Document Type

Article

Publication Date

2008

Keywords

open source

Abstract

Automated information systems offer an opportunity to improve the democratic legitimacy of the administrative state. Today, agencies transfer crucial responsibilities to computer systems. Computers gather and interpret important information. For instance, electronic machines record and calculate votes. Automated systems execute policy and render decisions about important individual rights, such as a person’s eligibility for public benefits. Computer systems store sensitive personal information. These systems’ closed architecture, however, shields vital agency decisions from view. No one can see how a system operates without a software program’s source code. Closed code hides programming errors that disenfranchise voters, under-count communities for the census, and distort policy embedded in automated public benefits systems. Neither senior officials nor the public can provide feedback on agency decisions embedded in code. Interested programmers have no opportunity to collaborate on a system’s design or security. In short, these systems’ closed architecture impairs the administrative state’s accountability, denies the public the opportunity to participate in its policymaking, and ignores the availability of valuable expertise.
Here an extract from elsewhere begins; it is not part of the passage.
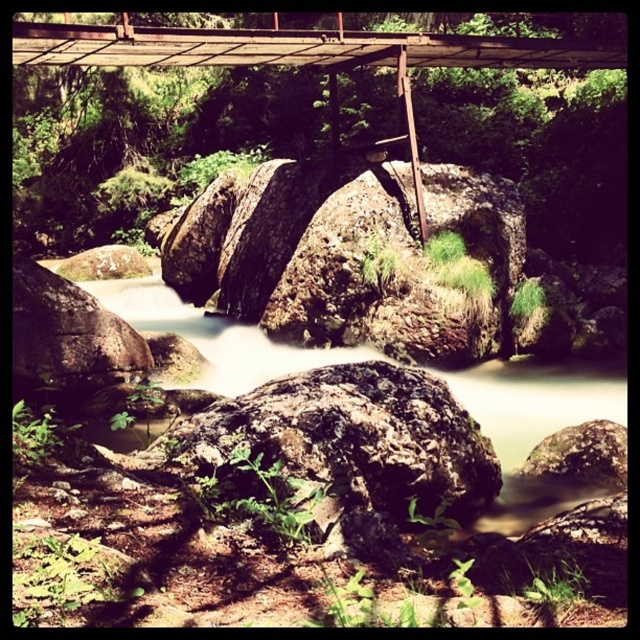 You are a hiker carrying a backpack weighing 15 kilograms. You need to cross the stream but there are obstacles. The brown rock at center and the rusty metal bridge at upper center are in your path. Which one is closer to you if you are standing at the starting point on the left bank?

The brown rock at center is closer to you than the rusty metal bridge at upper center since they are 4.68 meters apart.

You are a hiker carrying a backpack and need to cross the stream. You see a brown rock at center and a rusty metal bridge at upper center. Which one is wider so you can safely walk across?

The brown rock at center might be wider than rusty metal bridge at upper center, so it is safer to walk across the brown rock at center.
This Essay proposes opening up these black boxes to democratize agencies’ automated decision-making. In revealing the programmer’s instructions to the computer, open code shines light on important regulatory choices currently hidden from both elected policy-makers and the public at large. It creates new opportunities for participation by a broad network of programmers, who can contribute to the development of accurate and secure systems. Such feedback would exert pressure on agencies to fix problems at the margins that agencies might be inclined to ignore. Open code makes programming and system design expertise relevant and available to the administrative state. In short, open code governance provides a means to make agency decisions bound up in information systems more transparent, democratic, and legitimate.